- [Recorded information]:

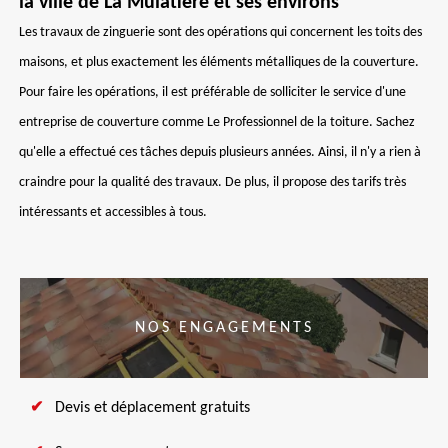
la ville de La Mulatiere et ses environs
Les travaux de zinguerie sont des opérations qui concernent les toits des
maisons, et plus exactement les éléments métalliques de la couverture.
Pour faire les opérations, il est préférable de solliciter le service d'une
entreprise de couverture comme Le Professionnel de la toiture. Sachez
qu'elle a effectué ces tâches depuis plusieurs années. Ainsi, il n'y a rien à
craindre pour la qualité des travaux. De plus, il propose des tarifs très
intéressants et accessibles à tous.
NOS ENGAGEMENTS
Devis et déplacement gratuits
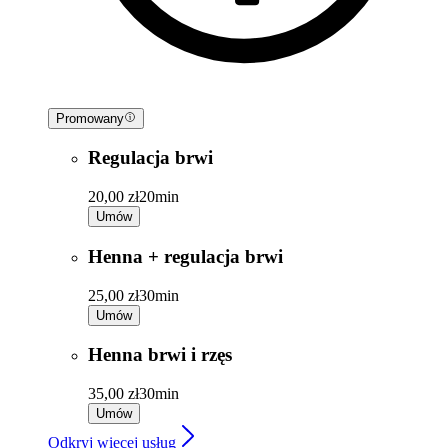
Promowany
Regulacja brwi
20,00 zł
20min
Umów
Henna + regulacja brwi
25,00 zł
30min
Umów
Henna brwi i rzęs
35,00 zł
30min
Umów
Odkryj więcej usług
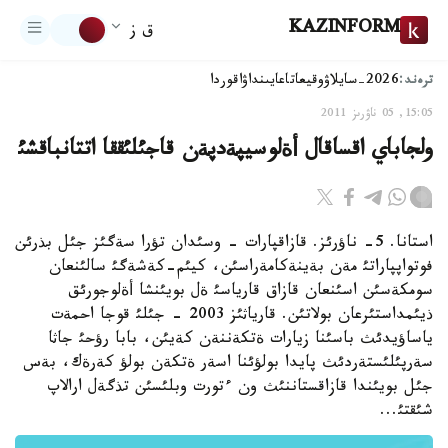
KAZINFORM
ق ز
ترەند:
2026-سايلاۋ
وقيعا
تاعايىنداۋ
اقوردا
15:05, 05 ناۋرىز 2011
ولجاباي اقساقال أةلوسيپةدپةن قاجئلئققا اتتانباقشئ
استانا. 5- ناؤرئز. قازاقپارات - وسئدان تؤرا سةگئز جئل بذرئن
فوتواپپاراتئ مةن بةينةكامةراسئن، كيئم-كةشةگئ سالئنعان
سومكةسئن اسئنعان قازاق قارياسئ ةل بويئنشا أةلوجورئق
ذيئمداستئرعان بولاتئن. قارياثئز 2003 - جئلئ قوجا احمةت
ياساؤيدئث باسئنا زيارات ةتكةننةن كةيئن، بابا رؤحئ جاثا
سةرپئلئستةردئث پايدا بولؤئنا اسةر ةتكةن بولؤ كةرةك، بةس
جئل بويئندا قازاقستاننئث ون ءتورت وبلئسئن تذگةل ارالاپ
شئقتئ...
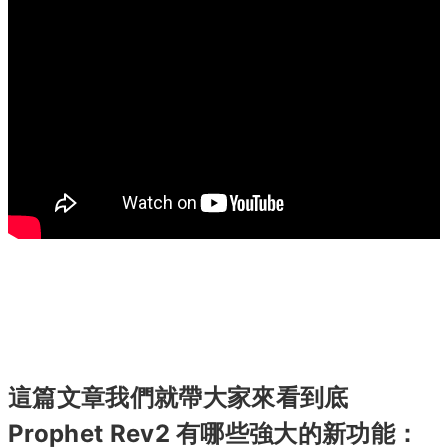
這篇文章我們就帶大家來看到底
Prophet Rev2 有哪些強大的新功能：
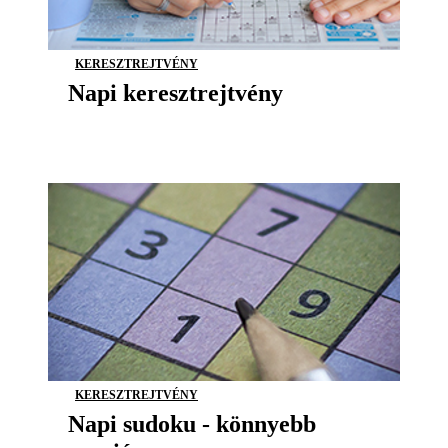
KERESZTREJTVÉNY
Napi keresztrejtvény
KERESZTREJTVÉNY
Napi sudoku - könnyebb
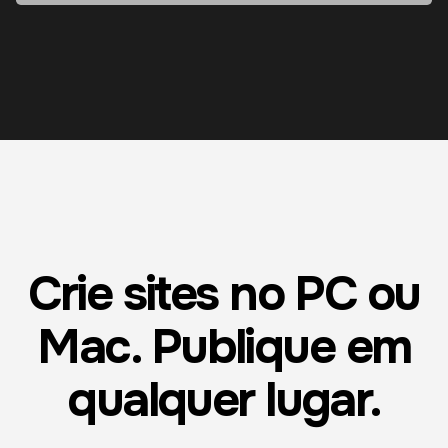
Crie sites no PC ou
Mac. Publique em
qualquer lugar.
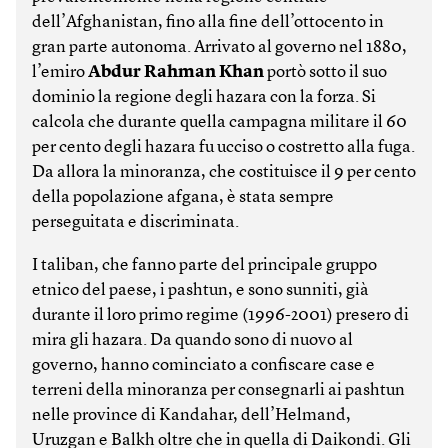
dell’Afghanistan, fino alla fine dell’ottocento in
gran parte autonoma. Arrivato al governo nel 1880,
l’emiro
Abdur Rahman Khan
portò sotto il suo
dominio la regione degli hazara con la forza. Si
calcola che durante quella campagna militare il 60
per cento degli hazara fu ucciso o costretto alla fuga.
Da allora la minoranza, che costituisce il 9 per cento
della popolazione afgana, è stata sempre
perseguitata e discriminata.
I taliban, che fanno parte del principale gruppo
etnico del paese, i pashtun, e sono sunniti, già
durante il loro primo regime (1996-2001) presero di
mira gli hazara. Da quando sono di nuovo al
governo, hanno cominciato a confiscare case e
terreni della minoranza per consegnarli ai pashtun
nelle province di Kandahar, dell’Helmand,
Uruzgan e Balkh oltre che in quella di Daikondi. Gli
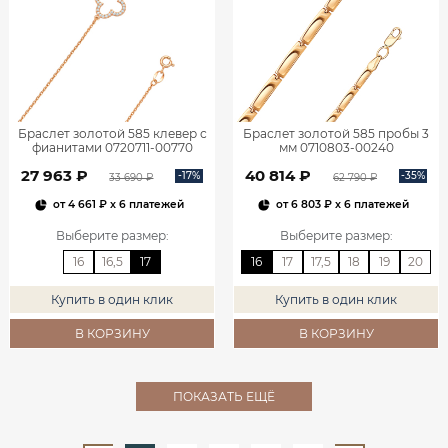
Браслет золотой 585 клевер с
Браслет золотой 585 пробы 3
фианитами 0720711-00770
мм 0710803-00240
27 963 ₽
40 814 ₽
-17%
-35%
33 690 ₽
62 790 ₽
от
4 661 ₽
x 6 платежей
от
6 803 ₽
x 6 платежей
Выберите размер
:
Выберите размер
:
16
16,5
17
16
17
17,5
18
19
20
Купить в один клик
Купить в один клик
В КОРЗИНУ
В КОРЗИНУ
ПОКАЗАТЬ ЕЩЁ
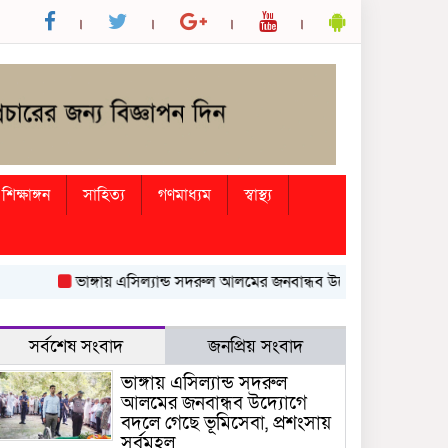
শিক্ষাঙ্গন
সাহিত্য
গণমাধ্যম
স্বাস্থ্য
ভাঙ্গায় এসিল্যান্ড সদরুল আলমের জনবান্ধব উদ্যোগে বদলে গেছে ভূমিস
সর্বশেষ সংবাদ
জনপ্রিয় সংবাদ
ভাঙ্গায় এসিল্যান্ড সদরুল
আলমের জনবান্ধব উদ্যোগে
বদলে গেছে ভূমিসেবা, প্রশংসায়
সর্বমহল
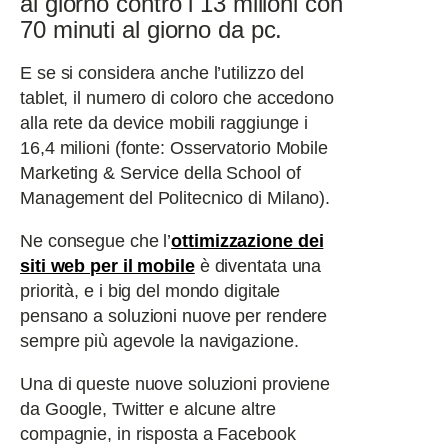
al giorno contro i 13 milioni con
70 minuti al giorno da pc.
E se si considera anche l’utilizzo del
tablet, il numero di coloro che accedono
alla rete da device mobili raggiunge i
16,4 milioni (fonte: Osservatorio Mobile
Marketing & Service della School of
Management del Politecnico di Milano).
Ne consegue che l’
ottimizzazione dei
siti web per il mobile
è diventata una
priorità, e i big del mondo digitale
pensano a soluzioni nuove per rendere
sempre più agevole la navigazione.
Una di queste nuove soluzioni proviene
da Google, Twitter e alcune altre
compagnie, in risposta a Facebook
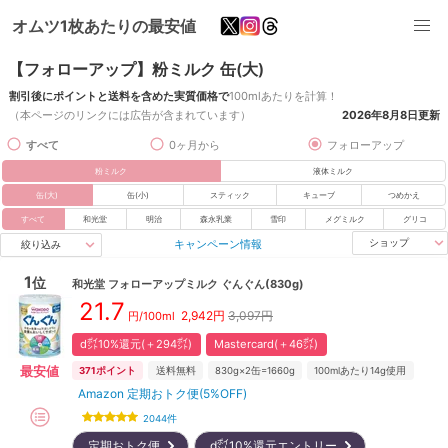
オムツ1枚あたりの最安値
【フォローアップ】粉ミルク 缶(大)
割引後にポイントと送料を含めた実質価格で
100mlあたりを計算！
（本ページのリンクには広告が含まれています）
2026年8月8日
更新
すべて
0ヶ月から
フォローアップ
粉ミルク
液体ミルク
缶(大)
缶(小)
スティック
キューブ
つめかえ
すべて
和光堂
明治
森永乳業
雪印
メグミルク
グリコ
キャンペーン情報
ショップ
絞り込み
1
位
和光堂
フォローアップミルク ぐんぐん(830g)
21.7
2,942
円
3,097円
円/100ml
d㌽10%還元(＋294㌽)
Mastercard(＋46㌽)
最安値
371
ポイント
送料無料
830g×2缶=1660g
100mlあたり14g使用
Amazon 定期おトク便(5%OFF)
2044
件
定期おトク便
d㌽10%還元エントリー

- [What the task asks]: Return the records above verbatim, images excluded.

- [Task result]:
la ville de La Mulatiere et ses environs
Les travaux de zinguerie sont des opérations qui concernent les toits des
maisons, et plus exactement les éléments métalliques de la couverture.
Pour faire les opérations, il est préférable de solliciter le service d'une
entreprise de couverture comme Le Professionnel de la toiture. Sachez
qu'elle a effectué ces tâches depuis plusieurs années. Ainsi, il n'y a rien à
craindre pour la qualité des travaux. De plus, il propose des tarifs très
intéressants et accessibles à tous.
NOS ENGAGEMENTS
Devis et déplacement gratuits
Promowany
Regulacja brwi
20,00 zł
20min
Umów
Henna + regulacja brwi
25,00 zł
30min
Umów
Henna brwi i rzęs
35,00 zł
30min
Umów
Odkryj więcej usług
KAZINFORM
ق ز
ترەند:
2026-سايلاۋ
وقيعا
تاعايىنداۋ
اقوردا
15:05, 05 ناۋرىز 2011
ولجاباي اقساقال أةلوسيپةدپةن قاجئلئققا اتتانباقشئ
استانا. 5- ناؤرئز. قازاقپارات - وسئدان تؤرا سةگئز جئل بذرئن
فوتواپپاراتئ مةن بةينةكامةراسئن، كيئم-كةشةگئ سالئنعان
سومكةسئن اسئنعان قازاق قارياسئ ةل بويئنشا أةلوجورئق
ذيئمداستئرعان بولاتئن. قارياثئز 2003 - جئلئ قوجا احمةت
ياساؤيدئث باسئنا زيارات ةتكةننةن كةيئن، بابا رؤحئ جاثا
سةرپئلئستةردئث پايدا بولؤئنا اسةر ةتكةن بولؤ كةرةك، بةس
جئل بويئندا قازاقستاننئث ون ءتورت وبلئسئن تذگةل ارالاپ
شئقتئ...
這篇文章我們就帶大家來看到底
Prophet Rev2 有哪些強大的新功能：
KERESZTREJTVÉNY
Napi keresztrejtvény
KERESZTREJTVÉNY
Napi sudoku - könnyebb
Crie sites no PC ou
Mac. Publique em
qualquer lugar.
dell’Afghanistan, fino alla fine dell’ottocento in
gran parte autonoma. Arrivato al governo nel 1880,
l’emiro
Abdur Rahman Khan
portò sotto il suo
dominio la regione degli hazara con la forza. Si
calcola che durante quella campagna militare il 60
per cento degli hazara fu ucciso o costretto alla fuga.
Da allora la minoranza, che costituisce il 9 per cento
della popolazione afgana, è stata sempre
perseguitata e discriminata.
I taliban, che fanno parte del principale gruppo
etnico del paese, i pashtun, e sono sunniti, già
durante il loro primo regime (1996-2001) presero di
mira gli hazara. Da quando sono di nuovo al
governo, hanno cominciato a confiscare case e
terreni della minoranza per consegnarli ai pashtun
nelle province di Kandahar, dell’Helmand,
Uruzgan e Balkh oltre che in quella di Daikondi. Gli
Браслет золотой 585 клевер с
Браслет золотой 585 пробы 3
фианитами 0720711-00770
мм 0710803-00240
27 963 ₽
40 814 ₽
-17%
-35%
33 690 ₽
62 790 ₽
от
4 661 ₽
x 6 платежей
от
6 803 ₽
x 6 платежей
Выберите размер
:
Выберите размер
:
16
16,5
17
16
17
17,5
18
19
20
Купить в один клик
Купить в один клик
В КОРЗИНУ
В КОРЗИНУ
ПОКАЗАТЬ ЕЩЁ
শিক্ষাঙ্গন
সাহিত্য
গণমাধ্যম
স্বাস্থ্য
ভাঙ্গায় এসিল্যান্ড সদরুল আলমের জনবান্ধব উদ্যোগে বদলে গেছে ভূমিস
সর্বশেষ সংবাদ
জনপ্রিয় সংবাদ
ভাঙ্গায় এসিল্যান্ড সদরুল
আলমের জনবান্ধব উদ্যোগে
বদলে গেছে ভূমিসেবা, প্রশংসায়
সর্বমহল
al giorno contro i 13 milioni con
70 minuti al giorno da pc.
E se si considera anche l’utilizzo del
tablet, il numero di coloro che accedono
alla rete da device mobili raggiunge i
16,4 milioni (fonte: Osservatorio Mobile
Marketing & Service della School of
Management del Politecnico di Milano).
Ne consegue che l’
ottimizzazione dei
siti web per il mobile
è diventata una
priorità, e i big del mondo digitale
pensano a soluzioni nuove per rendere
sempre più agevole la navigazione.
Una di queste nuove soluzioni proviene
da Google, Twitter e alcune altre
compagnie, in risposta a Facebook
オムツ1枚あたりの最安値
【フォローアップ】粉ミルク 缶(大)
割引後にポイントと送料を含めた実質価格で
100mlあたりを計算！
（本ページのリンクには広告が含まれています）
2026年8月8日
更新
すべて
0ヶ月から
フォローアップ
粉ミルク
液体ミルク
缶(大)
缶(小)
スティック
キューブ
つめかえ
すべて
和光堂
明治
森永乳業
雪印
メグミルク
グリコ
キャンペーン情報
ショップ
絞り込み
1
位
和光堂
フォローアップミルク ぐんぐん(830g)
21.7
2,942
円
3,097円
円/100ml
d㌽10%還元(＋294㌽)
Mastercard(＋46㌽)
最安値
371
ポイント
送料無料
830g×2缶=1660g
100mlあたり14g使用
Amazon 定期おトク便(5%OFF)
2044
件
定期おトク便
d㌽10%還元エントリー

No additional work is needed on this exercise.